If North Korea is able to produce highly enriched uranium for a weapon, it will be one more instance of openly deceiving the outside world, including China, its most important economic and political benefactor. Beijing continues to beseech Pyongyang not to proceed with its satellite launch, but it remains elliptical about its possible responses to the launch.
The Obama administration has repeatedly conveyed to senior Chinese policy makers that Beijing’s continued toleration of North Korean behavior will only exacerbate the dangers to international security. The United States seems almost certain to call for additional actions by Security Council following the satellite launch, but China has said nothing about its willingness to act in concert with the U.S. and others.
Beijing is also the only outside actor with a capacity to influence North Korean decision making. China will undoubtedly urge the DPRK to forgo another nuclear test, but it is far from certain whether Pyongyang will be any more prepared to accommodate to China than on previous occasions. The question then becomes whether Beijing is prepared to impose costs on the North if it perceives sufficient risks to its own interests. At a minimum, there may be renewed debate within the Chinese leadership on the liabilities of remaining tethered to their problematic neighbor. But it is too soon to tell whether the Chinese will seek to distance itself from Pyongyang.

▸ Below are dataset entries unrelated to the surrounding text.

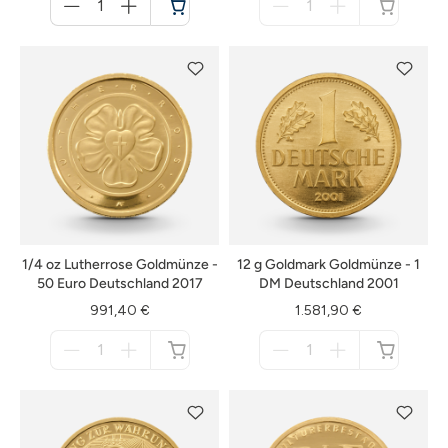
für
für
Warenkorb
nicht
verfügbar
1/4 oz Lutherrose Goldmünze -
12 g Goldmark Goldmünze - 1
50 Euro Deutschland 2017
DM Deutschland 2001
991,40 €
1.581,90 €
Menge
Menge
für
für
nicht
nicht
verfügbar
verfügbar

A North Korean capacity to produce highly enriched uranium at undisclosed and unmonitored locations (thereby substituting for its very limited inventory of plutonium) could ultimately enable a more fully operational weapons program and a capacity to produce HEU for export. Even if these seem remote possibilities at present, it is not too soon to assess these possibilities, weigh their potential strategic implications, and consider how to limit the risks to regional security and to the non-proliferation regime as a whole.
For now, South Korea, the United States, and other affected powers must await North Korea’s next moves. Despite its isolation and continuing economic dysfunction, Pyongyang appears determined to act according to its own policy logic and self-defined interests, thus remaining mired in circumstances very much of its own making. North Korea may seem particularly vulnerable in the aftermath of the death of its long-time leader Kim Jong Il, but it would be a profound misjudgment to assume that it is unprepared to yet again act in defiance of the outside world, regardless of the potential consequences.
The goal that North Korea has here is less improved inter-Korean relations per se. Their real goal, I think, would be, to the extent possible, to delink [South Korea] from the alliance with the United States. [What is to be avoided] is the situation where it appears as if South Korea and the United States are taking steps that seem to be in contradiction to one another.
[South Korea must be] realistic about [ inter-Korea talks] rather than make wildly optimistic conclusions about what the possibilities might be. There's always a danger in being too far forward-leaning toward North Korea, because it's entirely possible that North Korea will see that as a sign of weakness.